Mt. Grant General, for instance, can’t meet the strict isolation standards put forward by the Centers for Disease Control and Prevention and is planning to transfer any patients who test positive for coronavirus elsewhere. Qualls said that any patient who tests positive for coronavirus would be isolated in one of the hospital’s ER rooms until the hospital could arrange transport.
Rural hospitals have also finally smoothed out their testing procedure, with commercial labs Quest and LabCorp agreeing to have their couriers deliver coronavirus samples to the Nevada State Public Health Laboratory in Reno on their daily lab runs, and soon the two companies will begin their own commercial testing.
“It had proven the first couple of weeks a little difficult because people forget we’re a little far away and how were we going to get that lab specimen to the state lab,” Hall said. “(The Division of Public and Behavioral Health) and the state lab have been wonderful working with us.”
But not all rural hospitals even have the materials they need yet to test people. At Mt. Grant General, they have their courier plan in place, but they’re still waiting for kits to collect the samples.
“We’ve got the cart before the horse,” Qualls said.
Rural hospitals that have affiliated long-term care facilities have also had to take extra precautions, including ending visiting hours. Qualls said it’s been particularly hard at Mt. Grant General because most of the patients’ families are in town.
“They’re the population that’s most at risk, not just from the coronavirus but the flu, which has been our biggest challenge this winter,” Qualls said.
In the meantime, rural hospitals are focusing on community education — which they note is, perhaps, an easier endeavor in a small town where everyone already knows everyone than in the state’s urban areas.

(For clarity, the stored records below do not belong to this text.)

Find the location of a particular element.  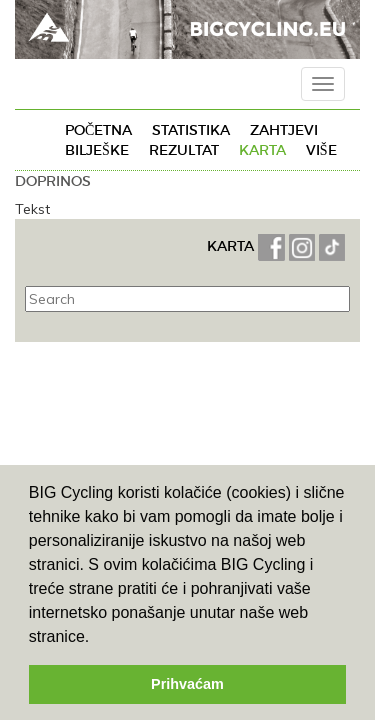 Bilješke is located at coordinates (97, 150).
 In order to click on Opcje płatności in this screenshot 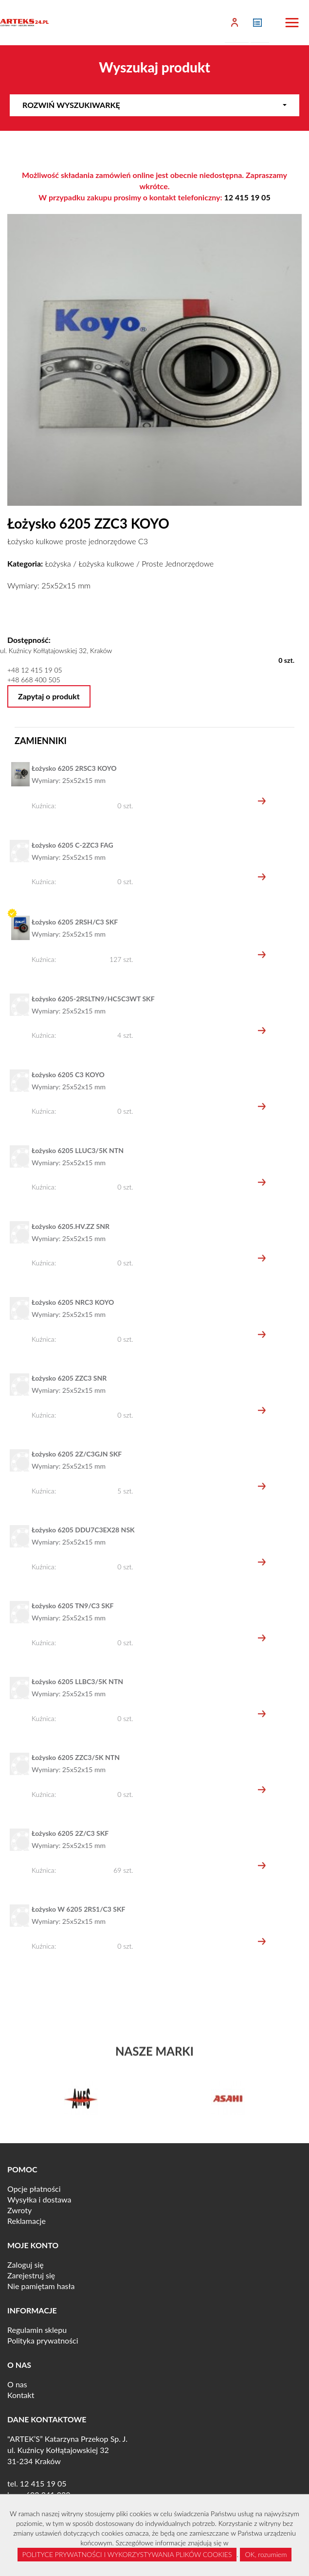 , I will do `click(34, 2188)`.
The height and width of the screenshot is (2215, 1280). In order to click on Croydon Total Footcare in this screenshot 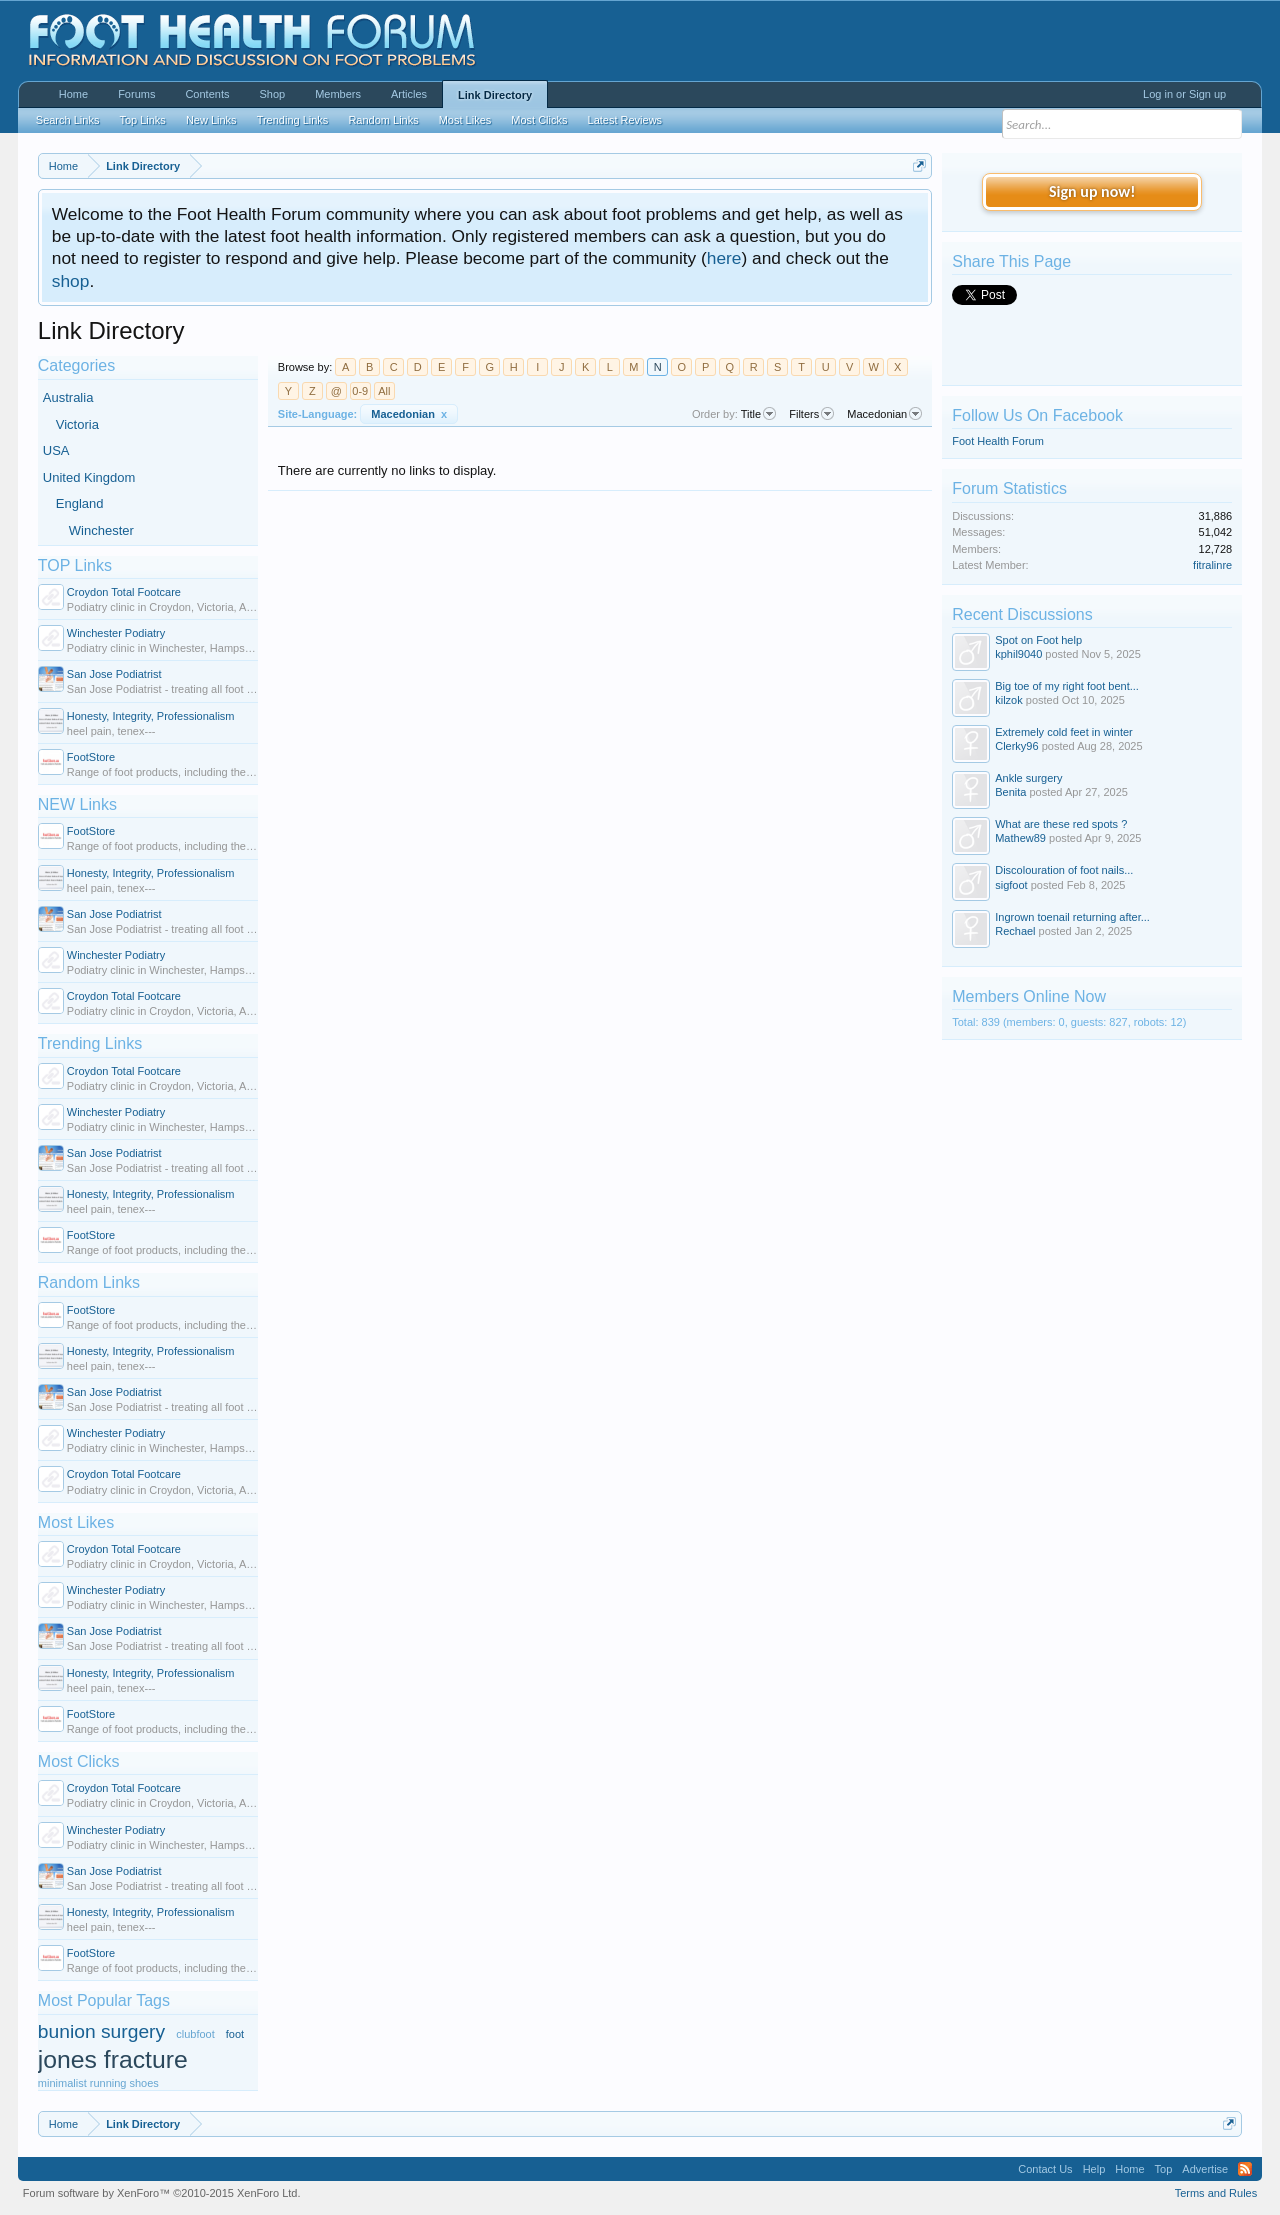 , I will do `click(124, 592)`.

“We have good communication with the community,” Walker said. “We’re trying to stress to the community to not panic. If you’re really sick, call ahead and let us know that you’re coming.”
Rural hospitals may also have an additional leg up, Qualls said. Because of their small size, they’re also required to think fast on their feet on a daily basis.
“It’s one more challenge, but rural hospitals have dedicated staff and they love their communities. They’re here to serve,” Qualls said. “What we lack in other resources we make up for in passion and commitment to the community.”
And as far as what will happen when the first coronavirus case arrives?
“I think we’re ready,” Hall said. “As ready as you can be.”